BUENOS AIRES: Les marchés sont restés calmes vendredi en Argentine au lendemain de la nomination d'un nouveau "super ministre" de l'Économie, troisième titulaire de ce portefeuille en moins d'un mois, une désignation avant tout "politique", selon les analystes.
Le peso argentin s'est renforcé sur le marché informel, où il avait récemment atteint un record de 350 pesos contre un dollar. Vendredi, sur ce marché parallèle, dont les échanges sont marginaux en volume d'opérations, mais qui représente pour les Argentins un thermomètre économique, un dollar s'échangeait à moins de 300 pesos.
L'indice de référence de la Bourse de Buenos Aires, le Merval, était en légère baisse de 0,73% à l'ouverture, tandis que les titres de la dette ont repris des couleurs.
"La réaction des marchés a été positive parce qu'ils voient en (Sergio) Massa une figure pragmatique, avec des bonnes relations avec les entrepreneurs et le marché", a décrypté pour l'AFP l'économiste Nery Persichini, du cabinet d'analyses GMA Capital.
Jeudi, le président de centre gauche Alberto Fernandez a annoncé la nomination du président de la Chambre des députés, Sergio Massa, à un poste de "super ministre" de l'Économie, chapeautant aussi l'Agriculture, le Développement productif et les relations avec les organismes internationaux.
Cet avocat de 50 ans, engagé de longue date en politique, entrera en fonction mardi après que la Chambre des députés lui aura désigné un successeur.
M. Massa va notamment remplacer Silvina Batakis, nommée au portefeuille de l'Économie il y a moins d'un mois, le 3 juillet, en remplacement de Martin Guzman, artisan de la renégociation de la dette argentine, notamment avec le Fonds monétaire international (FMI).
M. Guzman avait démissionné sur fond de tensions au sein de l'exécutif entre le président Fernandez et l'aile gauche de la coalition au pouvoir, incarnée par la vice-présidente et ex-cheffe de l'État Cristina Kirchner (2007-2015) qui critiquait l'accord avec l'institution financière.
Cette démission surprise avait entraîné une nouvelle flambée de l'inflation, une envolée du taux de change sur le marché informel et la dépréciation des titres de la dette.
"M. Massa n'est pas un économiste, mais un politique.
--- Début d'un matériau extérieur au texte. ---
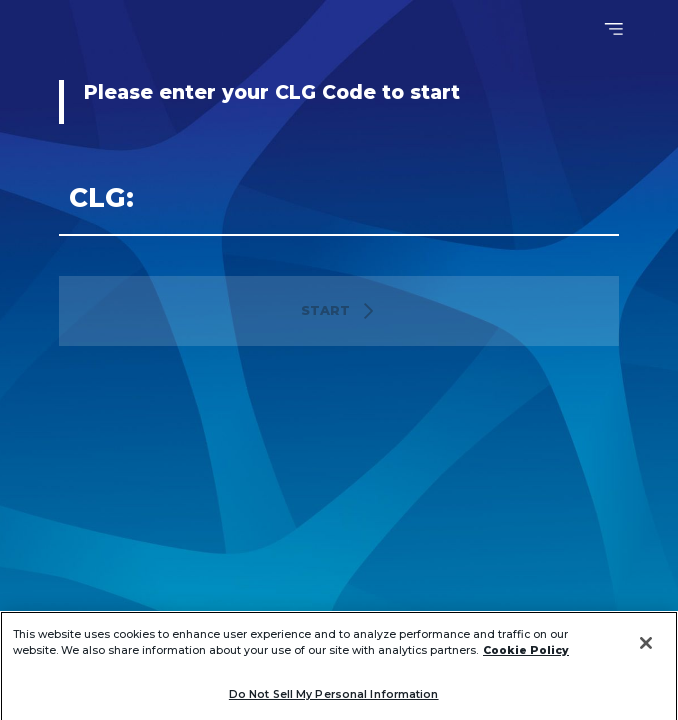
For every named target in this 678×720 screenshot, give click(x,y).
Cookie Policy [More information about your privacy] (526, 661)
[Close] (646, 654)
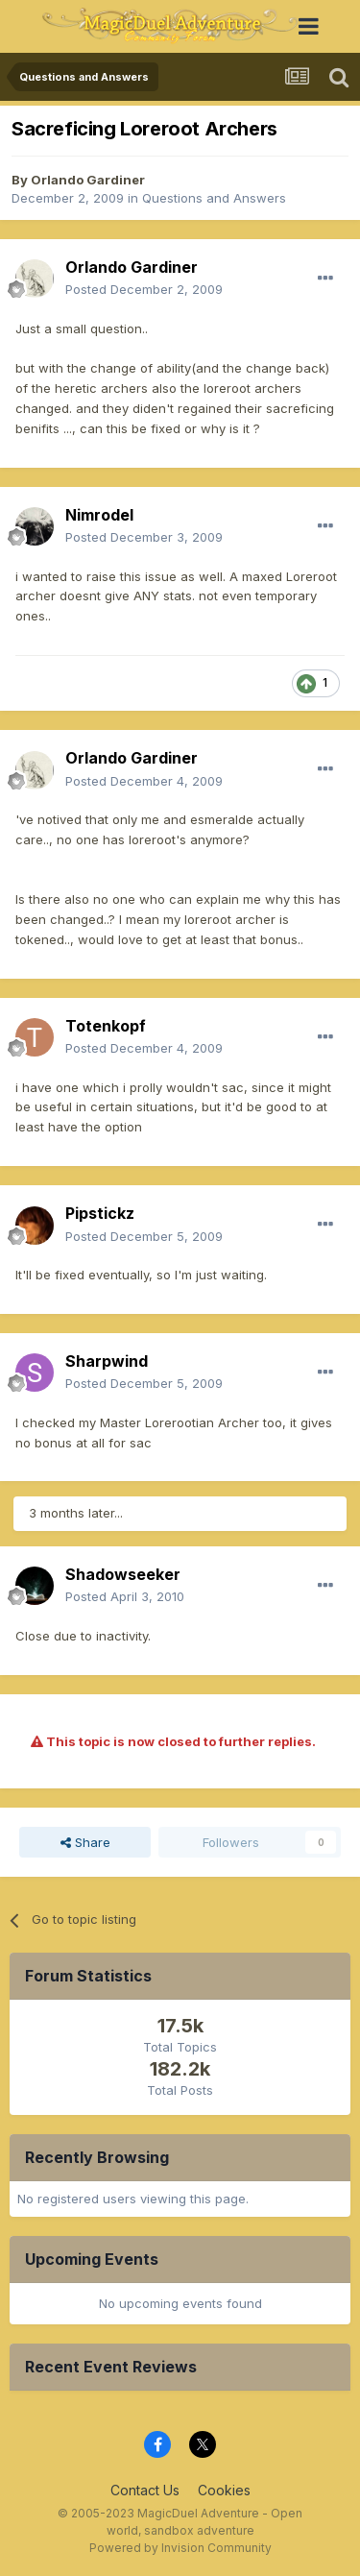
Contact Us (145, 2490)
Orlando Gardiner (88, 179)
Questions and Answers (214, 198)
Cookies (224, 2490)
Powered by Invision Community (180, 2547)
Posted (144, 289)
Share (85, 1842)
Et il se trouve que la crise argentine est politique. Il manquait quelqu'un avec les épaules et une habilité politique", a estimé auprès de l'AFP l'analyste Carlos Fara.
Élections à venir
M. Massa, figure de proue de la coalition au pouvoir, prendra la tête d'un portefeuille qui fusionne les ministères de l'Économie, du Développement productif, de l'Agriculture et de l'Élevage, ce qui va impliquer un remaniement ministériel.
Selon le chef de l'État, cette nomination a pour objectif une "meilleure coordination" de la politique économique. "Concentrer (en un seul ministère) la définition de la politique économique permettra de travailler de manière plus rapide, agile et efficace", a-t-il fait valoir sur Twitter.
L'Argentine, troisième économie d'Amérique latine, connaît l'un des taux d'inflation les plus élevés au monde, avec un cumul de 36,2% au seul premier semestre et plus de 60% sur les douze derniers mois. La pauvreté touche 37% des 45 millions d'habitants.
Si le FMI prévoit une croissance économique de 4% pour 2022 -- après une hausse de 10% en 2021 succédant à trois ans de récession -- le nouveau ministre de l'Économie va devoir faire face à plusieurs défis.
En particulier celui d'augmenter les réserves internationales, qui, selon plusieurs analystes, sont à un niveau critique, et d'assurer une réduction du déficit public conformément à l'accord de renégociation de la dette conclu début 2022 avec le FMI.
Le pays sud-américain, qui a renégocié avec le FMI le rééchelonnement d'un prêt de 44 milliards contracté en 2018, s'est engagé à une réduction du déficit public de 3% du PIB en 2021 à 0,9% en 2024.
Le vote d'approbation au Parlement de l'accord avait d'ailleurs jeté une lumière crue sur les divergences au sein de l'exécutif, le courant de Mme Kirchner ayant voté contre.
Pour le cabinet d'analyses Capital Economics, la nomination de M. Massa "permet d'espérer que le gouvernement respectera son accord avec le FMI, même si le respect des objectifs du programme sera une tâche ardue, notamment en raison des élections" présidentielles et législatives de 2023.